---- Records for the exercise

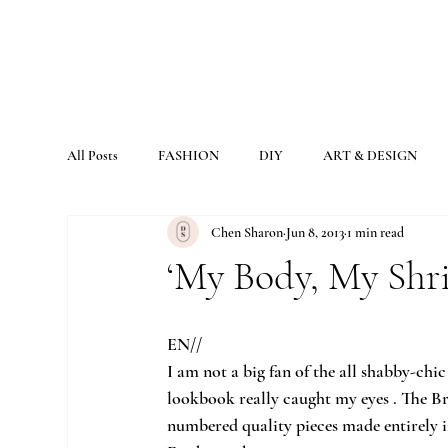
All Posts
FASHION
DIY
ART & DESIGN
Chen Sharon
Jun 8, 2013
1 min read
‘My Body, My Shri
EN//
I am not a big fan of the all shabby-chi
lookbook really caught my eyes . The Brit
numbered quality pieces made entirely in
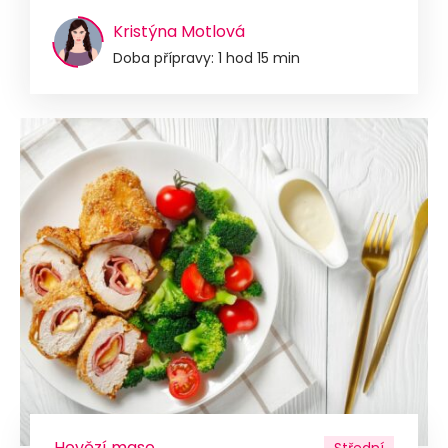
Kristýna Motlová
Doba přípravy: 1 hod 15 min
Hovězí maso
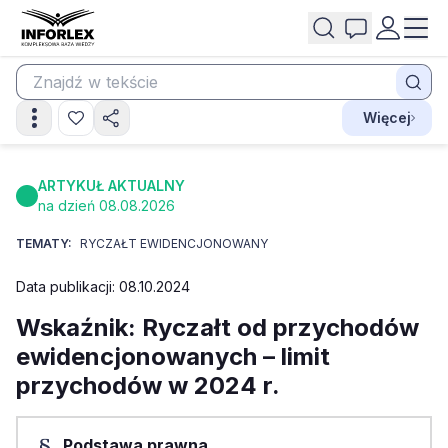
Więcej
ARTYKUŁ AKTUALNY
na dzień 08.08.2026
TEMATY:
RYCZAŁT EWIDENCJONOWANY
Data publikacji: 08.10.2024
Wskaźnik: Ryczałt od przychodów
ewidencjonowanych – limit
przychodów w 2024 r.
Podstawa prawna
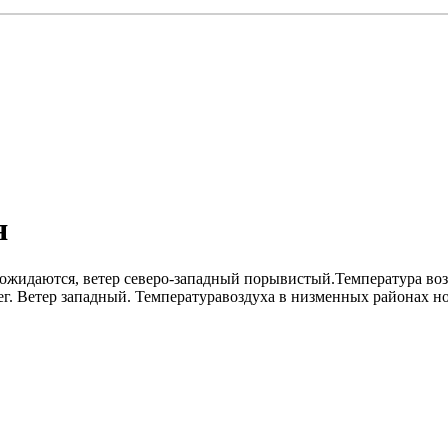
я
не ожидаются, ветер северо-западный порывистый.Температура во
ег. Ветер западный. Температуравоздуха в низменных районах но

--------
---- Records for the exercise

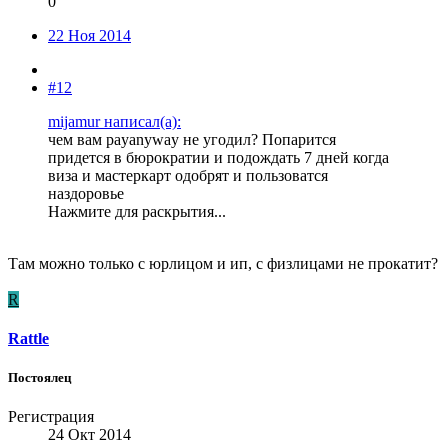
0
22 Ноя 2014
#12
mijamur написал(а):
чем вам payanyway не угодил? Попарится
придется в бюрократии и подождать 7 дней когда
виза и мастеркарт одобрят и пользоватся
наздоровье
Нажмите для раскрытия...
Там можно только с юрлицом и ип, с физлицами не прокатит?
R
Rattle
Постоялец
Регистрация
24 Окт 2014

--------

* What is expected *
Show every line from the entries that includes the word "западный".

* Written solution *
не ожидаются, ветер северо-западный порывистый.Температура во
ег. Ветер западный. Температуравоздуха в низменных районах но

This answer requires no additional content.